A
(Arthur) Bertram Chandler was born in Aldershot, England in 1912, Chandler sailed
the world in every-thing from tramp steamers to troop transports before emigrating
to Australia in 1956. Here he commanded merchant vessels under the Australian and
New Zealand Flags up to his retirement in 1974.
Up until his death in 1984 he published over 40 science fiction novels and over
200 works of short fiction writing as A Bertram Chandler, George Whitley or Andrew
Dunstan. Many of the novels had a nautical theme, with the plot moved from the seas
of earth to the ships of space in the future. Many of the stories revolved around
the character of John Grimes some times referred to as “Hornblower of Space”. While
most stories are set in the future, they also have a distinctly “Australian” theme
with places and stories relating back to Australia today.

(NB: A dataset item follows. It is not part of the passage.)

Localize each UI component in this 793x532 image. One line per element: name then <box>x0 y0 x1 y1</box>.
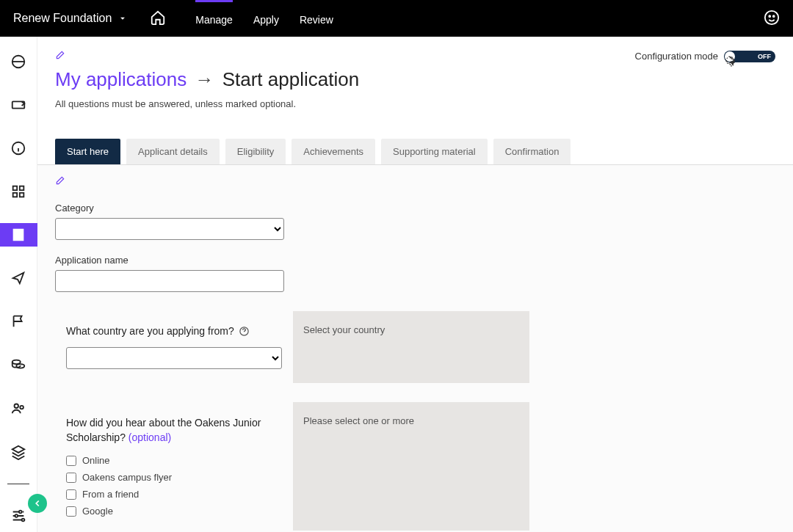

Chandler was the last master of the aircraft carrier Melbourne. Law required it
to have a master aboard for the months while it was laid up and waiting to be towed
off to Asia to be broken up for scrap, so in a sense he really was briefly the master
of the Australian navy's former flagship. Apparently he had his typewriter aboard,
and worked on his novels!
Chandler received four Australian SF "Ditmar" Achievement Awards for his
novels. Nearly all of his novels were published in the USA. Two of his short stories
'The Cage' and 'Giant Killer’ are regarded as some of the best SF stories
written in the 1950's. He was also very popular in Japan winning the prestigious
SEIUN SHO, the premier Science Fiction award. The Japanese editions have some of
the best covers of any of the published editions.
Baen Books
Baen Books have released four John Grimes anthologies
To the Galactic Rim: The John Grimes Saga
,
First Command: The John Grimes Saga II
,
Galactic Courier: The John Grimes Saga III
and
Ride the Star Winds: The John Grimes Saga IV
. These are available as both eBooks and Trade Paperbacks
Prologue Books
Prologue Books have reprinted 8 Novels as eBooks, including the hard to find Glory Planet, now available for the second time since the initial Hard Cover publication. The published novels include Frontier of The Dark, Kelly Country, The Bitter Pill, The Sea Beasts, The Alternate Martians, Glory Planet, The Coils of Time and The Hamelin Plague
Audio Books
There are now 31 Novels available as audio books, including all the John Grimes
Novels. These are all available from
audible.com.
Tales From Super-Science Fiction
The short story I'll take over (originally published as by George Whitely)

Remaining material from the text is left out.